Global levels of plastic pollution are showing no signs of slowing down. Recent UNCTAD figures show plastics trade reaching USD 1.2 trillion in 2022. Despite a surge in public awareness and environmental campaigning, a recent report shows that the world is producing a record amount of single-use plastic waste, generating 139 million metric tons of single-use plastic waste in 2021, 6 million metric tons more than in 2019.
International discourse about plastics has reached a pivotal point. In a historic milestone at UNEA-5 in 2022, UN Member States endorsed a resolution to end plastic pollution by forging an international legally binding agreement by 2024. As of 2023, 175 countries had adopted the resolution End Plastic Pollution: towards an international legally binding instrument which addresses the full lifecycle of plastic, including its production, design and disposal.
But to gain international consensus on the terms and conditions of this historic global plastic treaty, member states have had to negotiate at 3 INC sessions – 2 of which have passed and were fraught with difficulties amid highly variable opinions. The third and final INC session that will determine the future of this treaty is being held on 13 November in Nairobi.
Within the UN member states, several camps advocating for different approaches have emerged: An informal group called the “High Ambition Coalition,” which includes EU countries as well as Peru, Rwanda, Chile and island nations, wants global targets to reduce plastic production and pollution as well as restrictions on certain hazardous chemicals. On the other hand, countries like the United States and Saudi Arabia have favoured only national plans rather than global targets to tackle the problem, in which voluntary “national action plans” will let individual countries decide how to reduce the amount of plastic they are producing and using. While better waste management is one part of the global solution, it falls far short of being able to resolve the trillions of tonnes of plastic entering our environment every year.

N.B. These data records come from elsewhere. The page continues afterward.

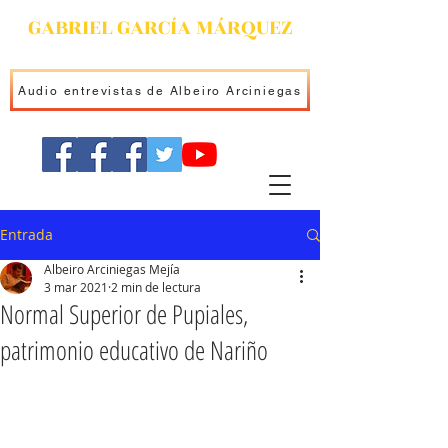
GABRIEL GARCÍA MÁRQUEZ
Audio entrevistas de Albeiro Arciniegas
Entrada
Albeiro Arciniegas Mejía
3 mar 2021
2 min de lectura
Normal Superior de Pupiales,
patrimonio educativo de Nariño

Our systems simply cannot cope with the sheer volume being produced, especially in parts of the world without the existing waste management infrastructures available.

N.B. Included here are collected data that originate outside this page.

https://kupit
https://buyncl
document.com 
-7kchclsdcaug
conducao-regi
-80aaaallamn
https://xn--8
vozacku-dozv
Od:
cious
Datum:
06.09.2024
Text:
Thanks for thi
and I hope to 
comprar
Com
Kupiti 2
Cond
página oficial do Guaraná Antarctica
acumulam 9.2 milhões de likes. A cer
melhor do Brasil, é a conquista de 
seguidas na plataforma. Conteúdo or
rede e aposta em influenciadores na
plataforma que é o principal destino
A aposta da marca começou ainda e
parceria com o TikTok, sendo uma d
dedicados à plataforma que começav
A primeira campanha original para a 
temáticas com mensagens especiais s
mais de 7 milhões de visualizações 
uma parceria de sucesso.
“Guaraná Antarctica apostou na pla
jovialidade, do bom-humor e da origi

Together with our partners The FlipFlopi Project, UNCTAD and UK International Development, have added our voices to the draft treaty, and call for the member states to take the bold approach to reduce and eliminate single-use plastics once and for all.
In light of this, we joined hands with our partners at the East Africa Regional workshop on Single Use Plastics (SUP) which was held in early 2023 and convened environmental experts, legislators, and representatives from the private and civil society sectors to deliberate on the impact of SUPs on the environment and discuss current legislation in the region.